Another example of this type of tracking can help you to match prospects with their initial search engine queries that began their sessions on your site. A tracker that initiates when a user comes to your site from, say, a Google search results page (this could be done for any search engine), would assign that user a unique identification number within a cookie that stores the query they submitted that led them to click the link from Google to your page. From there, the cookie can track their session on your website (and only your website), noting which pages they view and how long they remain on those pages. If the user eventually fills out a form, their form data is matched with their initial identification number. "a4d8h622dfnb7" becomes "firstname.lastname@example.org." At best, having rich session data can enable you to better serve that prospect if they enter into your lead cycle. At something a little less than best, it can help you to evaluate whether individual pages and calls to action are doing their job effectively.

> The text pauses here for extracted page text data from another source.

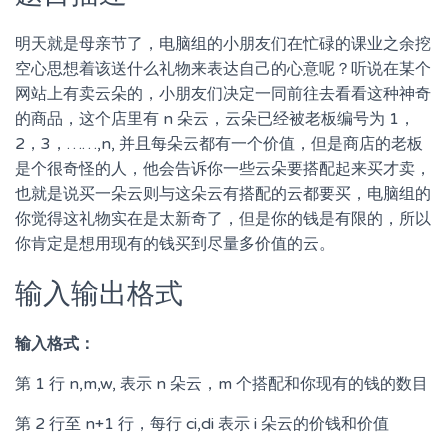
明天就是母亲节了，电脑组的小朋友们在忙碌的课业之余挖
空心思想着该送什么礼物来表达自己的心意呢？听说在某个
网站上有卖云朵的，小朋友们决定一同前往去看看这种神奇
的商品，这个店里有 n 朵云，云朵已经被老板编号为 1，
2，3，……,n, 并且每朵云都有一个价值，但是商店的老板
是个很奇怪的人，他会告诉你一些云朵要搭配起来买才卖，
也就是说买一朵云则与这朵云有搭配的云都要买，电脑组的
你觉得这礼物实在是太新奇了，但是你的钱是有限的，所以
你肯定是想用现有的钱买到尽量多价值的云。
输入输出格式
输入格式：
第 1 行 n,m,w, 表示 n 朵云，m 个搭配和你现有的钱的数目
第 2 行至 n+1 行，每行 ci,di 表示 i 朵云的价钱和价值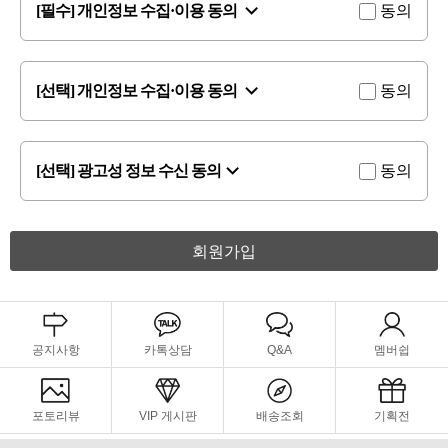
[필수] 개인정보 수집·이용 동의
동의
[선택] 개인정보 수집·이용 동의
동의
[선택] 광고성 정보 수신 동의
동의
회원가입
공지사항
카톡상담
Q&A
멤버쉽
포토리뷰
VIP 게시판
배송조회
기획전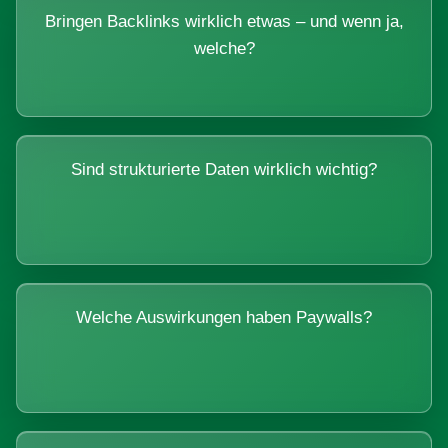
Bringen Backlinks wirklich etwas – und wenn ja,
welche?
Sind strukturierte Daten wirklich wichtig?
Welche Auswirkungen haben Paywalls?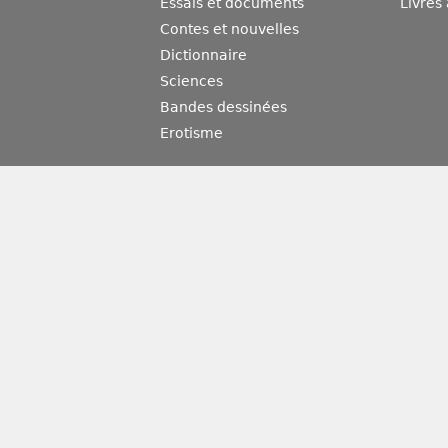
Essais et documents
Livres
Contes et nouvelles
Dictionnaire
Sciences
Bandes dessinées
Erotisme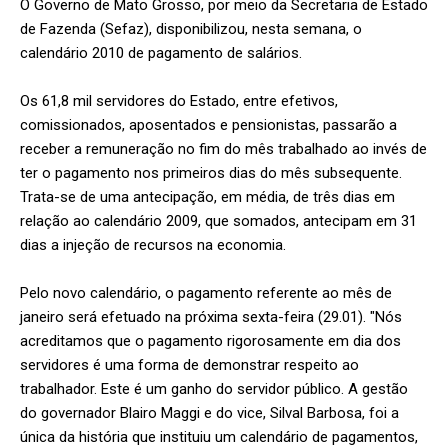
O Governo de Mato Grosso, por meio da Secretaria de Estado
de Fazenda (Sefaz), disponibilizou, nesta semana, o
calendário 2010 de pagamento de salários.
Os 61,8 mil servidores do Estado, entre efetivos,
comissionados, aposentados e pensionistas, passarão a
receber a remuneração no fim do mês trabalhado ao invés de
ter o pagamento nos primeiros dias do mês subsequente.
Trata-se de uma antecipação, em média, de três dias em
relação ao calendário 2009, que somados, antecipam em 31
dias a injeção de recursos na economia.
Pelo novo calendário, o pagamento referente ao mês de
janeiro será efetuado na próxima sexta-feira (29.01). "Nós
acreditamos que o pagamento rigorosamente em dia dos
servidores é uma forma de demonstrar respeito ao
trabalhador. Este é um ganho do servidor público. A gestão
do governador Blairo Maggi e do vice, Silval Barbosa, foi a
única da história que instituiu um calendário de pagamentos,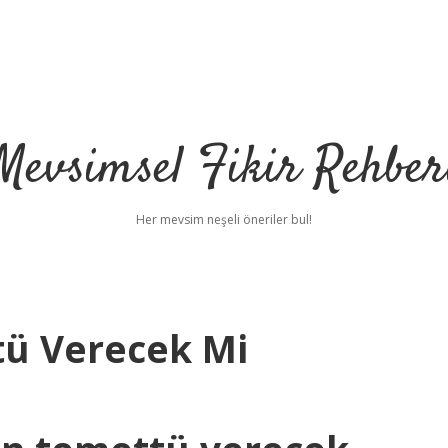
Mevsimsel Fikir Rehber
Her mevsim neşeli öneriler bul!
tü Verecek Mi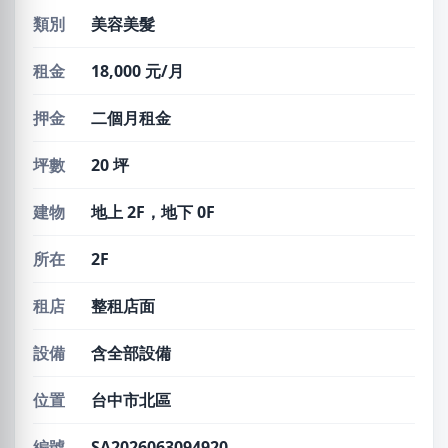
類別
美容美髮
租金
18,000 元/月
押金
二個月租金
坪數
20 坪
建物
地上 2F，地下 0F
所在
2F
租店
整租店面
設備
含全部設備
位置
台中市北區
編號
SA2026063094920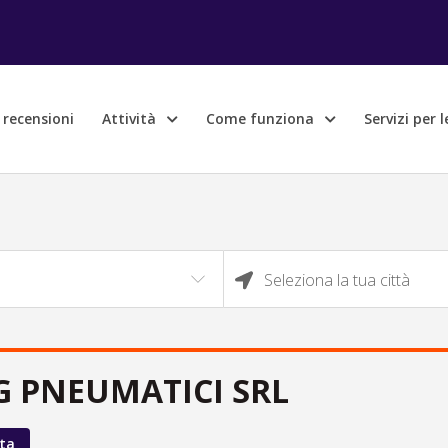
e recensioni
Attività
Come funziona
Servizi per 
Seleziona la tua città
G PNEUMATICI SRL
ta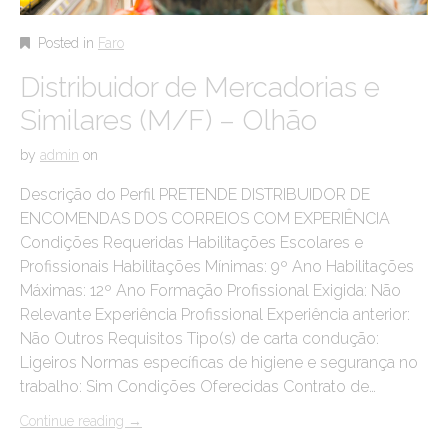
Posted in
Faro
Distribuidor de Mercadorias e
Similares (M/F) – Olhão
by
admin
on
Descrição do Perfil PRETENDE DISTRIBUIDOR DE
ENCOMENDAS DOS CORREIOS COM EXPERIÊNCIA
Condições Requeridas Habilitações Escolares e
Profissionais Habilitações Mínimas: 9º Ano Habilitações
Máximas: 12º Ano Formação Profissional Exigida: Não
Relevante Experiência Profissional Experiência anterior:
Não Outros Requisitos Tipo(s) de carta condução:
Ligeiros Normas específicas de higiene e segurança no
trabalho: Sim Condições Oferecidas Contrato de…
Continue reading
→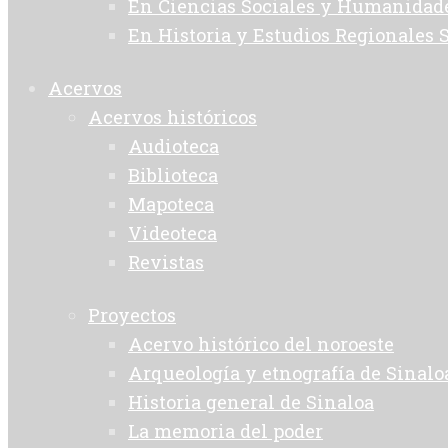
En Ciencias Sociales y Humanida
En Historia y Estudios Regionales 
Acervos
Acervos históricos
Audioteca
Biblioteca
Mapoteca
Videoteca
Revistas
Proyectos
Acervo histórico del noroeste
Arqueología y etnografía de Sinalo
Historia general de Sinaloa
La memoria del poder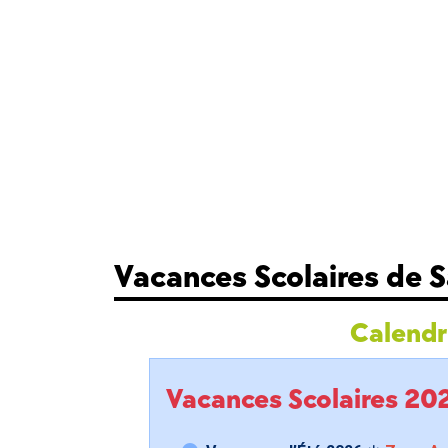
Vacances Scolaires de S
Calendri
Vacances Scolaires 2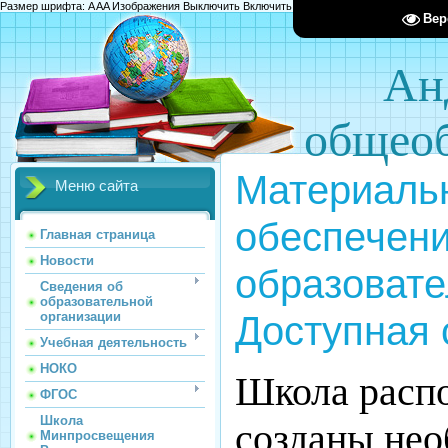
Размер шрифта:
A
A
A
Изображения
Выключить
Включить
Цвет сайта
Ц
Ц
Ц
Х
Вер
Ан
общеоб
Материальн
Меню сайта
обеспечени
Главная страница
Новости
образовате
Сведения об
образовательной
Доступная 
организации
Учебная деятельность
НОКО
Школа распо
ФГОС
Школа
созданы нео
Минпросвещения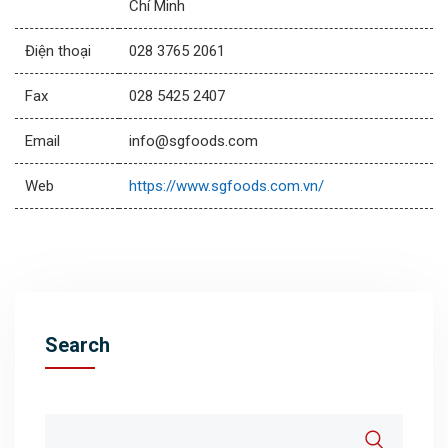
Chí Minh
Điện thoại
028 3765 2061
Fax
028 5425 2407
Email
info@sgfoods.com
Web
https://www.sgfoods.com.vn/
Search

What question are you trying to answer?
Those two examples, in addition to the few I mentioned at the beginning of the article (tracking that enables websites to remember user information, auto-complete form fields, or preserve items added to shopping carts) are exactly the types of limited tracking we've offered to our clients for years now, to their great satisfaction and with clear consciences all around. But if the distinction between limited and unlimited tracking is still unclear, ask yourself this: What question are you trying to answer? Do you need to know more about your site's visitors, or do you need to know more about how your visitors are using your site? Your answer to that question will determine whether you can preserve the trust of your site's visitors. Ask them only what you need to know to serve them better and no more. And above all, don't follow them out the door!